(Saved data entries)
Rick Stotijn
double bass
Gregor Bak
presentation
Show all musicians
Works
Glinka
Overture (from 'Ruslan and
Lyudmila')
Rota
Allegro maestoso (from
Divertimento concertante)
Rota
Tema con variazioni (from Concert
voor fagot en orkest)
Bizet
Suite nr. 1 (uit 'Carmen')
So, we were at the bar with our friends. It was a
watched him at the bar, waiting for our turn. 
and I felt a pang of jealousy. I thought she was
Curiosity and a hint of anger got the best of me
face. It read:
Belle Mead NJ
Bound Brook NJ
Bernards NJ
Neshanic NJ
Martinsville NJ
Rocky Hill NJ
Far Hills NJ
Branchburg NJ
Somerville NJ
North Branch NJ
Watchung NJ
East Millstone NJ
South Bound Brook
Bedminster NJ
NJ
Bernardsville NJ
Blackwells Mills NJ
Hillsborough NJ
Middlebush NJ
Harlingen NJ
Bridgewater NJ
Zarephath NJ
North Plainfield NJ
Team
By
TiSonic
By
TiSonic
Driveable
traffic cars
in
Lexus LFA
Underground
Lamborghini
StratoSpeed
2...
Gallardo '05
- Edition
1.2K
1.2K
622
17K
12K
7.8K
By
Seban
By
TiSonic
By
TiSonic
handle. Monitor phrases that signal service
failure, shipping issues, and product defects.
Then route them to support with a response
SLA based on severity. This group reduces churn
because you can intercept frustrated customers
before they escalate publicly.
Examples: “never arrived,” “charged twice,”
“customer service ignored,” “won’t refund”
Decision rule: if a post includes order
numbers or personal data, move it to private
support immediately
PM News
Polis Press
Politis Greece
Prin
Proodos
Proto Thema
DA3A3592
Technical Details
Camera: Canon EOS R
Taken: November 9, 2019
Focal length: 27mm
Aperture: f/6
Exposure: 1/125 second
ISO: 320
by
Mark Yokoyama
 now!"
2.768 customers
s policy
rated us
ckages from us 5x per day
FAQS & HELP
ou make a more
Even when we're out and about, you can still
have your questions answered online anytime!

Work order
Give back the data exactly.

Result
Rick Stotijn
double bass
Gregor Bak
presentation
Show all musicians
Works
Glinka
Overture (from 'Ruslan and
Lyudmila')
Rota
Allegro maestoso (from
Divertimento concertante)
Rota
Tema con variazioni (from Concert
voor fagot en orkest)
Bizet
Suite nr. 1 (uit 'Carmen')
So, we were at the bar with our friends. It was a
watched him at the bar, waiting for our turn. 
and I felt a pang of jealousy. I thought she was
Curiosity and a hint of anger got the best of me
face. It read:
Belle Mead NJ
Bound Brook NJ
Bernards NJ
Neshanic NJ
Martinsville NJ
Rocky Hill NJ
Far Hills NJ
Branchburg NJ
Somerville NJ
North Branch NJ
Watchung NJ
East Millstone NJ
South Bound Brook
Bedminster NJ
NJ
Bernardsville NJ
Blackwells Mills NJ
Hillsborough NJ
Middlebush NJ
Harlingen NJ
Bridgewater NJ
Zarephath NJ
North Plainfield NJ
Team
By
TiSonic
By
TiSonic
Driveable
traffic cars
in
Lexus LFA
Underground
Lamborghini
StratoSpeed
2...
Gallardo '05
- Edition
1.2K
1.2K
622
17K
12K
7.8K
By
Seban
By
TiSonic
By
TiSonic
handle. Monitor phrases that signal service
failure, shipping issues, and product defects.
Then route them to support with a response
SLA based on severity. This group reduces churn
because you can intercept frustrated customers
before they escalate publicly.
Examples: “never arrived,” “charged twice,”
“customer service ignored,” “won’t refund”
Decision rule: if a post includes order
numbers or personal data, move it to private
support immediately
PM News
Polis Press
Politis Greece
Prin
Proodos
Proto Thema
DA3A3592
Technical Details
Camera: Canon EOS R
Taken: November 9, 2019
Focal length: 27mm
Aperture: f/6
Exposure: 1/125 second
ISO: 320
by
Mark Yokoyama
 now!"
2.768 customers
s policy
rated us
ckages from us 5x per day
FAQS & HELP
ou make a more
Even when we're out and about, you can still
have your questions answered online anytime!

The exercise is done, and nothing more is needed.